Stored data entries:
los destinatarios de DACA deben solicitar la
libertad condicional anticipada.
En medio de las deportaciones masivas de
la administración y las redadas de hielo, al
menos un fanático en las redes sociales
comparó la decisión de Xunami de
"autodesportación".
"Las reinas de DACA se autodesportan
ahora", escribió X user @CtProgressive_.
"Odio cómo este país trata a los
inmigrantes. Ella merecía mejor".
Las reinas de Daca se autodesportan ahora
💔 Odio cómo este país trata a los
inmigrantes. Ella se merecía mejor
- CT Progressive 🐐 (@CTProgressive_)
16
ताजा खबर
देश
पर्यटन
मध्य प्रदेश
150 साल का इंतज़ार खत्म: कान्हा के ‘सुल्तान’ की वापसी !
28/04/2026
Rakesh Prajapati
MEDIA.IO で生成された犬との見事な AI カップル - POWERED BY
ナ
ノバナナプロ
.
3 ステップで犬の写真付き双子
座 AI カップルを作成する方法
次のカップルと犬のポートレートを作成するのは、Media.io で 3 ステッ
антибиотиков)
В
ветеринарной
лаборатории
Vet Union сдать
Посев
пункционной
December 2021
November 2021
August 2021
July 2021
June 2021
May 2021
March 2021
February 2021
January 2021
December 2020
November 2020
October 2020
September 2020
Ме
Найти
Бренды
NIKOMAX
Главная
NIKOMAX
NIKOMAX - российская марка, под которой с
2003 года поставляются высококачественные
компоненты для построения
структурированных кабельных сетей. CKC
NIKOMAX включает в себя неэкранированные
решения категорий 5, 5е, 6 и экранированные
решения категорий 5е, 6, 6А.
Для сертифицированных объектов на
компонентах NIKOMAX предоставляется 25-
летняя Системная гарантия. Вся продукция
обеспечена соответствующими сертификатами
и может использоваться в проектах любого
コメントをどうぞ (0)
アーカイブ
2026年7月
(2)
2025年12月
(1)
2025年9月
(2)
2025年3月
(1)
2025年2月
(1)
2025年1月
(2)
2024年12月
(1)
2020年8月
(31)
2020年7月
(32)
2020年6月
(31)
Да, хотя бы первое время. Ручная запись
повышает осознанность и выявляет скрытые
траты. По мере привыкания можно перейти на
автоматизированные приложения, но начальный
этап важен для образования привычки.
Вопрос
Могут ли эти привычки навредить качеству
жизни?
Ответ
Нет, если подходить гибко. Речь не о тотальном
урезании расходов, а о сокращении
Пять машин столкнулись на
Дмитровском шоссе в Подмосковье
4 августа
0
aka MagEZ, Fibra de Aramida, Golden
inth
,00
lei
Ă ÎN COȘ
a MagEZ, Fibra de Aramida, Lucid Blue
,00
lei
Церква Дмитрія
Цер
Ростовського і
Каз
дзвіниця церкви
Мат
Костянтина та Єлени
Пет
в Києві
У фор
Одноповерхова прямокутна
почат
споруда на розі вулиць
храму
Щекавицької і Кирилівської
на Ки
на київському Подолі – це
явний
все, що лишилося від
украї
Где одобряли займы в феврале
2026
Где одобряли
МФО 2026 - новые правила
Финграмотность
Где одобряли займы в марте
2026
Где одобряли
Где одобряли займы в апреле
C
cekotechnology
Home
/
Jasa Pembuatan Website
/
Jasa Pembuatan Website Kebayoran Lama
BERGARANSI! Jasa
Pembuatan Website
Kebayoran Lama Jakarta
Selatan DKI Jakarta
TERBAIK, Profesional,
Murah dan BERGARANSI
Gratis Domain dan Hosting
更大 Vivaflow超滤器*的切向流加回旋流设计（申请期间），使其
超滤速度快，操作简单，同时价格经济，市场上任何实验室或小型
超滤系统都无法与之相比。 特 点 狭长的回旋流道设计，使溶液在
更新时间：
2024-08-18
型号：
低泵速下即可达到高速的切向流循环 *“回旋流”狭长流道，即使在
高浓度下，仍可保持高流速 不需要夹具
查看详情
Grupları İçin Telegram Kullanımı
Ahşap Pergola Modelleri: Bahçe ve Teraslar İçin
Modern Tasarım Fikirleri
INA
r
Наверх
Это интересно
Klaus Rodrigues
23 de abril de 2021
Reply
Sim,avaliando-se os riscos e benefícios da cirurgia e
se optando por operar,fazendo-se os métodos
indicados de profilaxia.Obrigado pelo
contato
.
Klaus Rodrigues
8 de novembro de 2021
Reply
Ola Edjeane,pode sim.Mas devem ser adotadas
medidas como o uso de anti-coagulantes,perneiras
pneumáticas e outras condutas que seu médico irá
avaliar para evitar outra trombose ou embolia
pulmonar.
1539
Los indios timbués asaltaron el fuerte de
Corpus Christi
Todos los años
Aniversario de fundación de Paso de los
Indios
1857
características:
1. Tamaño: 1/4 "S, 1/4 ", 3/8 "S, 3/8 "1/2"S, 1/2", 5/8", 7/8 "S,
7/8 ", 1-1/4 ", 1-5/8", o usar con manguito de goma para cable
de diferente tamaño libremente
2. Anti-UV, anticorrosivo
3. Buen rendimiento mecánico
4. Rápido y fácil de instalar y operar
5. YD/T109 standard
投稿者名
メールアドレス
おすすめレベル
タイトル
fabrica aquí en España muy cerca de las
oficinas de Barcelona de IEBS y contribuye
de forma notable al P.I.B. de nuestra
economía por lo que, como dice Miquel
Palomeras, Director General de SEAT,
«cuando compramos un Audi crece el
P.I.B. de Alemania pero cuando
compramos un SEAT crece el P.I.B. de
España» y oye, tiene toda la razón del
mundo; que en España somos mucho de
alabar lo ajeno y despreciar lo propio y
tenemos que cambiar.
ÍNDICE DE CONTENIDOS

◆ TASK DETAILS:
Find each line above with the string "Kebayoran", then report how many there are. Write only the number.

◆ RESPONSE TO THIS TASK:
2